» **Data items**
--------------------------------------------------

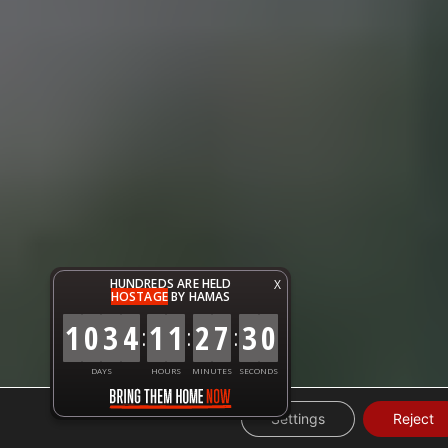
HUNDREDS ARE HELD
X
HOSTAGE
BY HAMAS
1
0
3
4
1
1
2
7
3
1
:
:
:
DAYS
HOURS
MINUTES
SECONDS
Settings
Reject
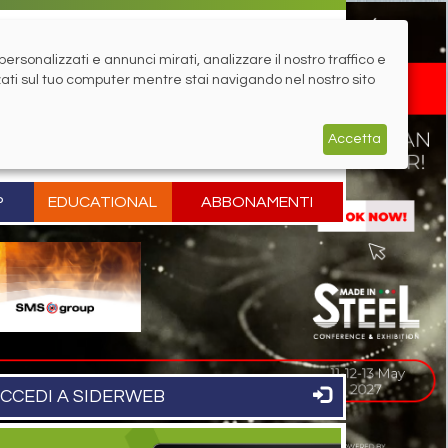
rsonalizzati e annunci mirati, analizzare il nostro traffico e
zati sul tuo computer mentre stai navigando nel nostro sito
Accetta
P
EDUCATIONAL
ABBONAMENTI
CCEDI A SIDERWEB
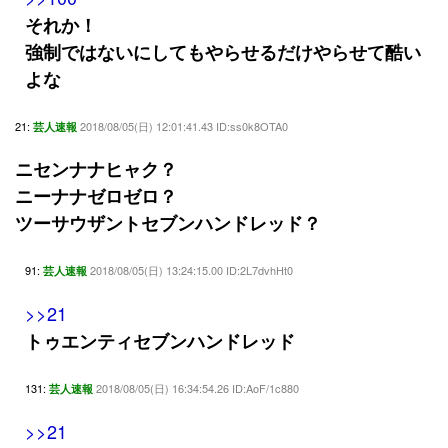
それか！
強制ではないにしてもやらせるだけやらせて酷い
よな
21:
2018/08/05(日) 12:01:41.43 ID:ss0k8OTA0
芸人速報
ニセンナナヒャク？
ニーナナゼロゼロ？
ツーサウザントセブンハンドレッド？
91:
2018/08/05(日) 13:24:15.00 ID:2L7dvhHt0
芸人速報
>>21
トゥエンティセブンハンドレッド
131:
2018/08/05(日) 16:34:54.26 ID:AoF/1c880
芸人速報
>>21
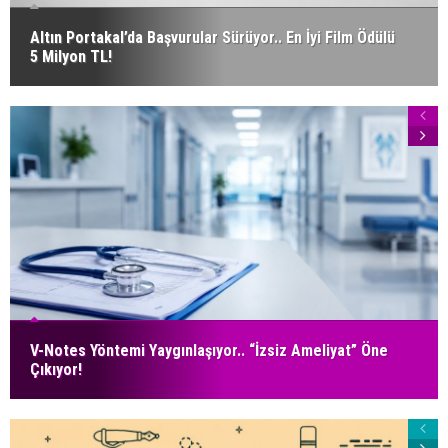
Altın Portakal’da Başvurular Sürüyor.. En İyi Film Ödülü
5 Milyon TL!
V-Notes Yöntemi Yaygınlaşıyor.. “İzsiz Ameliyat” Öne
Çıkıyor!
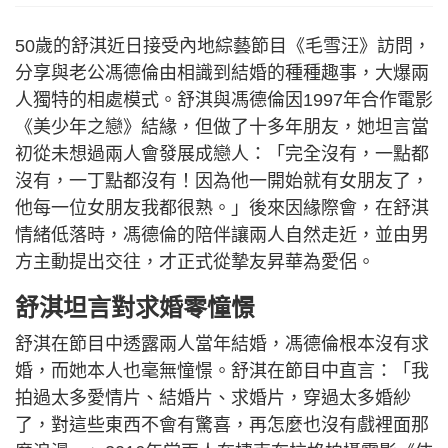
50歲的舒淇近日接受內地綜藝節目《毛雪汪》訪問，
分享與老公馮德倫由相識到結婚的種種趣事，大爆兩
人獨特的相處模式。舒淇與馮德倫因1997年合作電影
《美少年之戀》結緣，但做了十多年朋友，她坦言當
初從未想過兩人會發展成戀人：「完全沒有，一點都
沒有，一丁點都沒有！因為他一開始就有女朋友了，
他每一位女朋友我都很熟。」後來因緣際會，在舒淇
情緒低落時，馮德倫的陪伴讓兩人自然走近，並由男
方主動提出交往，才正式從摯友昇華為愛侶。
舒淇坦言對求婚零憧憬
舒淇在節目中透露兩人當年結婚，馮德倫根本沒有求
婚，而她本人也毫無憧憬。舒淇在節目中直言：「我
拍過太多愛情片、結婚片、求婚片，穿過太多婚紗
了，對這些東西不會有驚喜，再怎麼也沒有戲裡面那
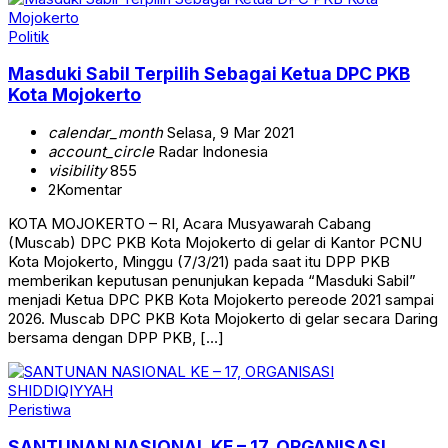
Politik
Masduki Sabil Terpilih Sebagai Ketua DPC PKB
Kota Mojokerto
calendar_month
Selasa, 9 Mar 2021
account_circle
Radar Indonesia
visibility
855
2
Komentar
KOTA MOJOKERTO – RI, Acara Musyawarah Cabang
(Muscab) DPC PKB Kota Mojokerto di gelar di Kantor PCNU
Kota Mojokerto, Minggu (7/3/21) pada saat itu DPP PKB
memberikan keputusan penunjukan kepada “Masduki Sabil”
menjadi Ketua DPC PKB Kota Mojokerto pereode 2021 sampai
2026. Muscab DPC PKB Kota Mojokerto di gelar secara Daring
bersama dengan DPP PKB, […]
Peristiwa
SANTUNAN NASIONAL KE – 17, ORGANISASI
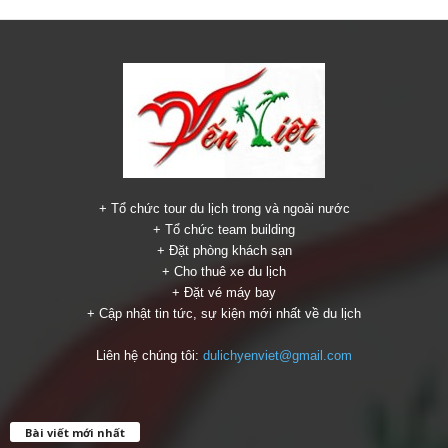
+ Tổ chức tour du lịch trong và ngoài nước
+ Tổ chức team building
+ Đặt phòng khách sạn
+ Cho thuê xe du lịch
+ Đặt vé máy bay
+ Cập nhật tin tức, sự kiện mới nhất về du lịch
Liên hệ chúng tôi:
dulichyenviet@gmail.com
Bài viết mới nhất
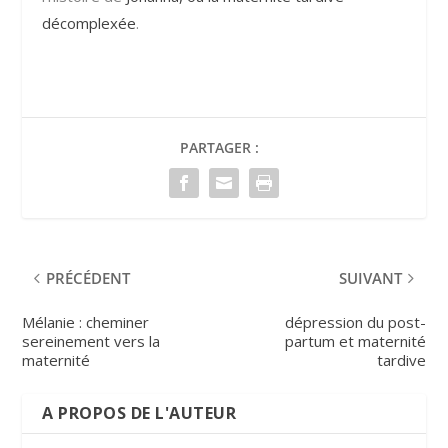
décomplexée
.
PARTAGER :
PRÉCÉDENT
SUIVANT
Mélanie : cheminer
dépression du post-
sereinement vers la
partum et maternité
maternité
tardive
A PROPOS DE L'AUTEUR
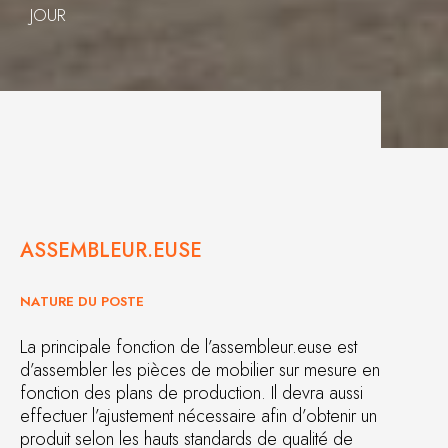
JOUR
ASSEMBLEUR.EUSE
NATURE DU POSTE
La principale fonction de l’assembleur.euse est
d’assembler les pièces de mobilier sur mesure en
fonction des plans de production. Il devra aussi
effectuer l’ajustement nécessaire afin d’obtenir un
produit selon les hauts standards de qualité de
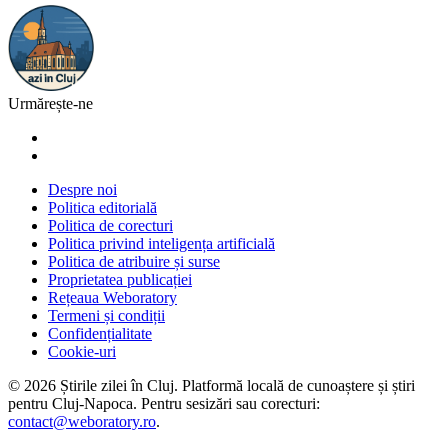
Urmărește-ne
Despre noi
Politica editorială
Politica de corecturi
Politica privind inteligența artificială
Politica de atribuire și surse
Proprietatea publicației
Rețeaua Weboratory
Termeni și condiții
Confidențialitate
Cookie-uri
©
2026
Știrile zilei în Cluj
. Platformă locală de cunoaștere și știri
pentru
Cluj-Napoca
. Pentru sesizări sau corecturi:
contact@weboratory.ro
.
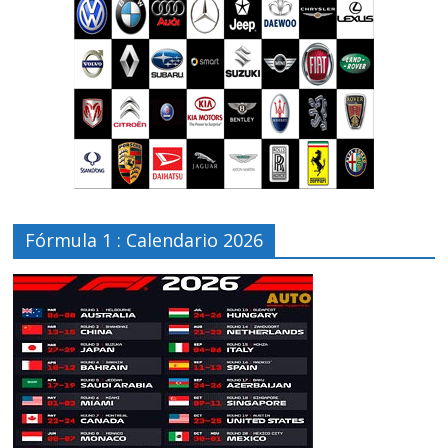
Fórmula 1 : Calendario 2026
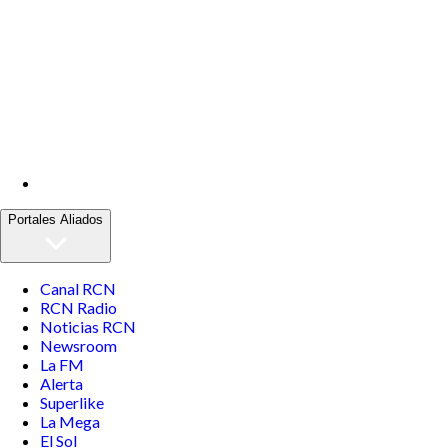
Portales Aliados
Canal RCN
RCN Radio
Noticias RCN
Newsroom
La FM
Alerta
Superlike
La Mega
El Sol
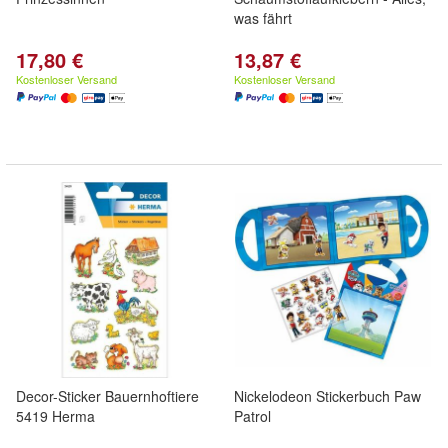
was fährt
17,80 €
13,87 €
Kostenloser Versand
Kostenloser Versand
Decor-Sticker Bauernhoftiere
Nickelodeon Stickerbuch Paw
5419 Herma
Patrol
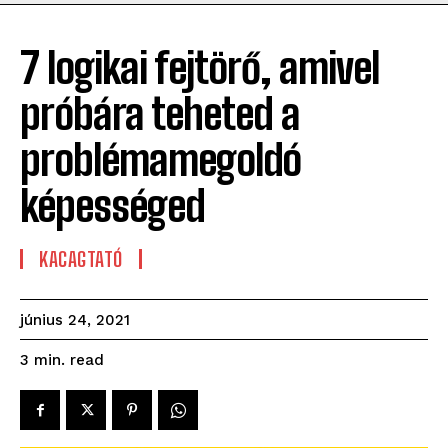
7 logikai fejtörő, amivel
próbára teheted a
problémamegoldó
képességed
KACAGTATÓ
június 24, 2021
read
3
min.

--------------------------------------------------

» **Problem statement**
Where does the string "Sabil" appear in the records? Copy every line that holds it.

» **Solution for this problem**
Masduki Sabil Terpilih Sebagai Ketua DPC PKB
memberikan keputusan penunjukan kepada “Masduki Sabil”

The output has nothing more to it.